GNU Parallel
From ScientificComputing
Revision as of 13:34, 21 October 2022 by Sfux (talk | contribs) (→Using GNU Parallel on multiple nodes)
If you have many very short calculations to run, then you can use GNU parallel to run these calculations within a batch single job. This job can be serial, parallel, or even distributed over several nodes.
Using GNU Parallel
Assume you have a file listing several commands to run:
[sfux@eu-login-01 ~]$ cat parcommands.txt printf "Running 1 on $HOSTNAME\n" printf "Running 2 on $HOSTNAME\n" printf "Running 3 on $HOSTNAME\n" printf "Running 4 on $HOSTNAME\n" printf "Running 5 on $HOSTNAME\n" printf "Running 6 on $HOSTNAME\n" printf "Running 7 on $HOSTNAME\n" printf "Running 8 on $HOSTNAME\n" printf "Running 9 on $HOSTNAME\n" printf "Running 10 on $HOSTNAME\n" printf "Running 11 on $HOSTNAME\n"
GNU Parallel can take this list of commands and run them concurrently within a parallel job.
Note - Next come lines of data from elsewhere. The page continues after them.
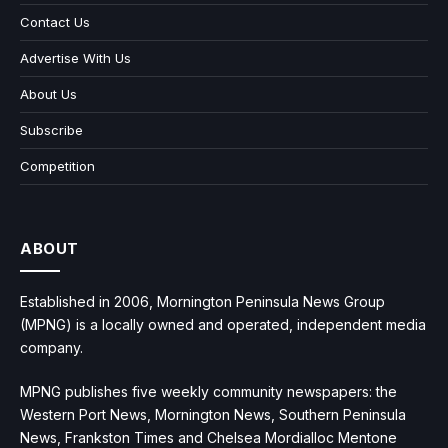
Contact Us
Advertise With Us
About Us
Subscribe
Competition
ABOUT
Established in 2006, Mornington Peninsula News Group
(MPNG) is a locally owned and operated, independent media
company.
MPNG publishes five weekly community newspapers: the
Western Port News, Mornington News, Southern Peninsula
News, Frankston Times and Chelsea Mordialloc Mentone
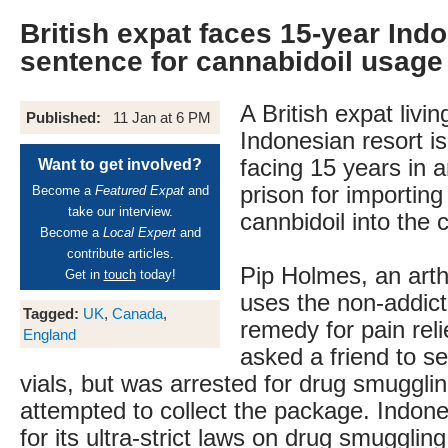
British expat faces 15-year Indo
sentence for cannabidoil usage
A British expat livin
Published:
11 Jan at 6 PM
Indonesian resort is
facing 15 years in 
Want to get involved?
prison for importing
Become a
Featured Expat
and
take our interview.
cannbidoil into the 
Become a
Local Expert
and
contribute articles.
Pip Holmes, an arthr
Get in
touch
today!
uses the non-addict
Tagged:
UK
,
Canada
,
remedy for pain rel
England
asked a friend to s
vials, but was arrested for drug smuggl
attempted to collect the package. Indone
for its ultra-strict laws on drug smuggling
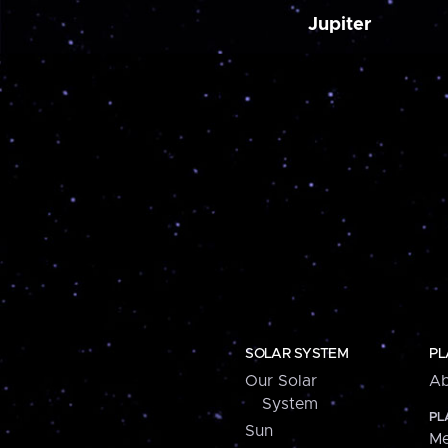
Jupiter
SOLAR SYSTEM
PL
Our Solar
Ab
System
PL
Sun
Me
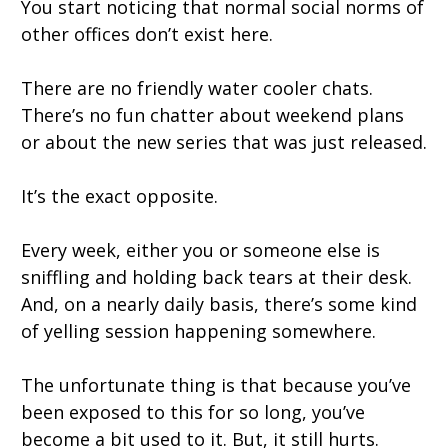
You start noticing that normal social norms of
other offices don’t exist here.
There are no friendly water cooler chats.
There’s no fun chatter about weekend plans
or about the new series that was just released.
It’s the exact opposite.
Every week, either you or someone else is
sniffling and holding back tears at their desk.
And, on a nearly daily basis, there’s some kind
of yelling session happening somewhere.
The unfortunate thing is that because you’ve
been exposed to this for so long, you’ve
become a bit used to it. But, it still hurts.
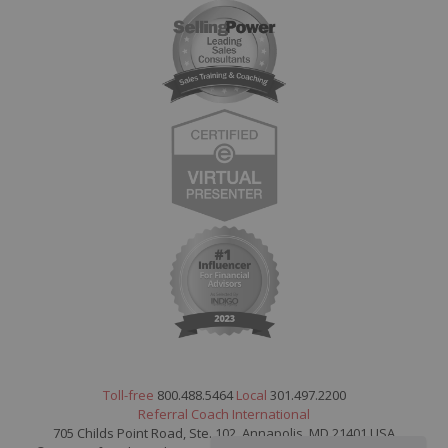
Toll-free
800.488.5464
Local
301.497.2200
Referral Coach International
705 Childs Point Road, Ste. 102, Annapolis, MD 21401 USA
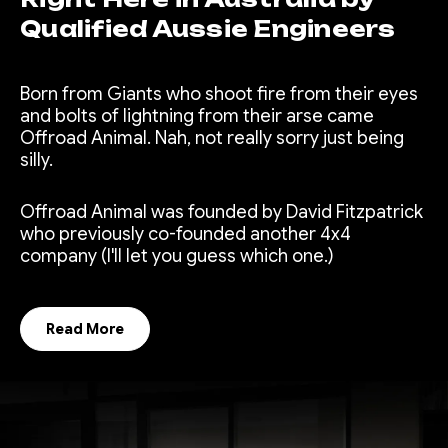
Qualified Aussie Engineers
Born from Giants who shoot fire from their eyes
and bolts of lightning from their arse came
Offroad Animal. Nah, not really sorry just being
silly.
Offroad Animal was founded by David Fitzpatrick
who previously co-founded another 4x4
company (I'll let you guess which one.)
Read More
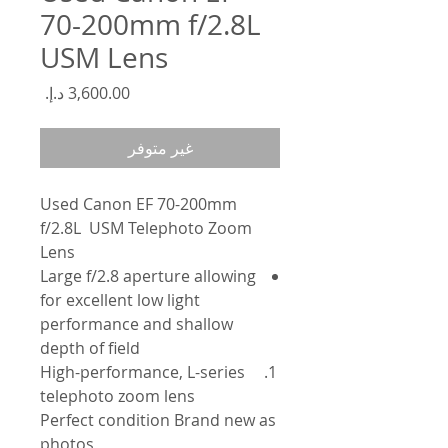
70-200mm f/2.8L
USM Lens
السعر
غير متوفر
Used Canon EF 70-200mm
f/2.8L USM Telephoto Zoom
Lens
Large f/2.8 aperture allowing
for excellent low light
performance and shallow
depth of field
High-performance, L-series
telephoto zoom lens
Perfect condition Brand new as
photos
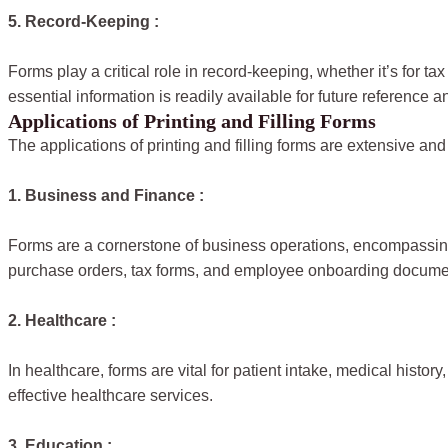
5. Record-Keeping :
Forms play a critical role in record-keeping, whether it’s for
essential information is readily available for future reference a
Applications of Printing and Filling Forms
The applications of printing and filling forms are extensive 
1. Business and Finance :
Forms are a cornerstone of business operations, encompassing
purchase orders, tax forms, and employee onboarding docume
2. Healthcare :
In healthcare, forms are vital for patient intake, medical hist
effective healthcare services.
3. Education :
For example,
[sfux@eu-login-01 ~]$ sbatch --ntasks=4 --wrap="parallel < parcommands.txt > paroutput.txt"
and when it is done
[sfux@eu-login-01 ~]$ cat paroutput.txt Running 1 on eu-ms-001-01 Running 2 on eu-ms-001-01 Running 3 on eu-ms-001-01 Running 4 on eu-ms-001-01 Running 5 on eu-ms-001-01 Running 6 on eu-ms-001-01 Running 7 on eu-ms-001-01 Running 8 on eu-ms-001-01 Running 9 on eu-ms-001-01 Running 10 on eu-ms-001-01 Running 11 on eu-ms-001-01
Using GNU Parallel on multiple nodes
You can also use GNU Parallel to run the commands over several nodes. For example,
[sfux@eu-login-01 ~]$ sbatch --ntasks=48 --wrap='parallel --ssh "srun" -S "$(/cluster/apps/local/hostlist_parallel.sh)" < parcommands.txt'